GOAL OF THE EXERCISE:
Reproduce the records below exactly, leaving their images out.

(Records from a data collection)
┄┄┄┄┄┄

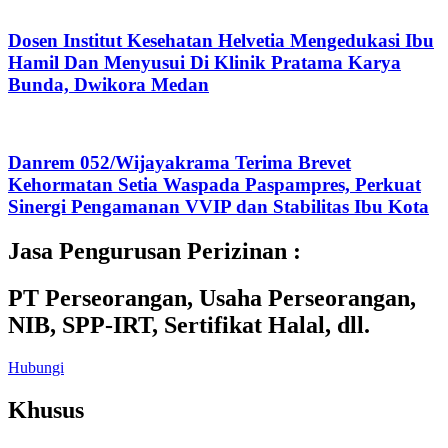
Dosen Institut Kesehatan Helvetia Mengedukasi Ibu
Hamil Dan Menyusui Di Klinik Pratama Karya
Bunda, Dwikora Medan
Danrem 052/Wijayakrama Terima Brevet
Kehormatan Setia Waspada Paspampres, Perkuat
Sinergi Pengamanan VVIP dan Stabilitas Ibu Kota
Jasa Pengurusan Perizinan :
PT Perseorangan, Usaha Perseorangan,
NIB, SPP-IRT, Sertifikat Halal, dll.
Hubungi
Khusus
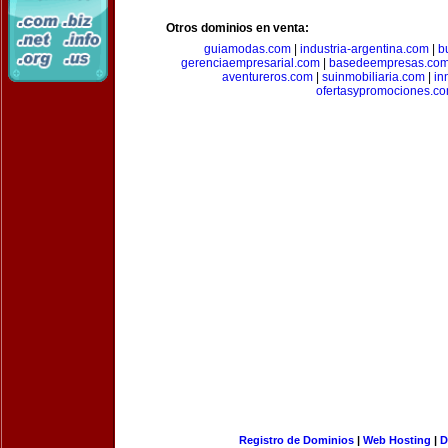
Otros dominios en venta:
guiamodas.com
|
industria-argentina.com
|
b
gerenciaempresarial.com
|
basedeempresas.co
aventureros.com
|
suinmobiliaria.com
|
in
ofertasypromociones.c
Registro de Dominios
|
Web Hosting
|
D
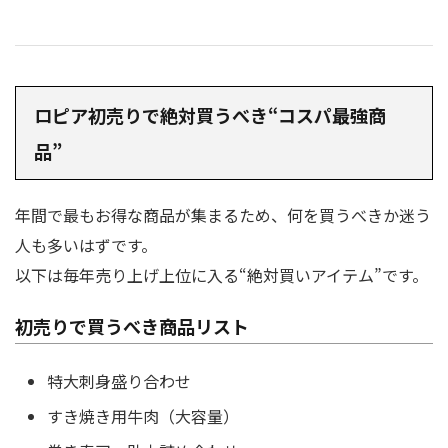
ロピア初売りで絶対買うべき“コスパ最強商
品”
年間で最もお得な商品が集まるため、何を買うべきか迷う
人も多いはずです。
以下は毎年売り上げ上位に入る“絶対買いアイテム”です。
初売りで買うべき商品リスト
特大刺身盛り合わせ
すき焼き用牛肉（大容量）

┄┄┄┄┄┄

SOLVED PROBLEM:
Dosen Institut Kesehatan Helvetia Mengedukasi Ibu
Hamil Dan Menyusui Di Klinik Pratama Karya
Bunda, Dwikora Medan
Danrem 052/Wijayakrama Terima Brevet
Kehormatan Setia Waspada Paspampres, Perkuat
Sinergi Pengamanan VVIP dan Stabilitas Ibu Kota
Jasa Pengurusan Perizinan :
PT Perseorangan, Usaha Perseorangan,
NIB, SPP-IRT, Sertifikat Halal, dll.
Hubungi
Khusus
Otros dominios en venta:
guiamodas.com
|
industria-argentina.com
|
b
gerenciaempresarial.com
|
basedeempresas.co
aventureros.com
|
suinmobiliaria.com
|
in
ofertasypromociones.c
Registro de Dominios
|
Web Hosting
|
D
ロピア初売りで絶対買うべき“コスパ最強商
品”
年間で最もお得な商品が集まるため、何を買うべきか迷う
人も多いはずです。
以下は毎年売り上げ上位に入る“絶対買いアイテム”です。
初売りで買うべき商品リスト
特大刺身盛り合わせ
すき焼き用牛肉（大容量）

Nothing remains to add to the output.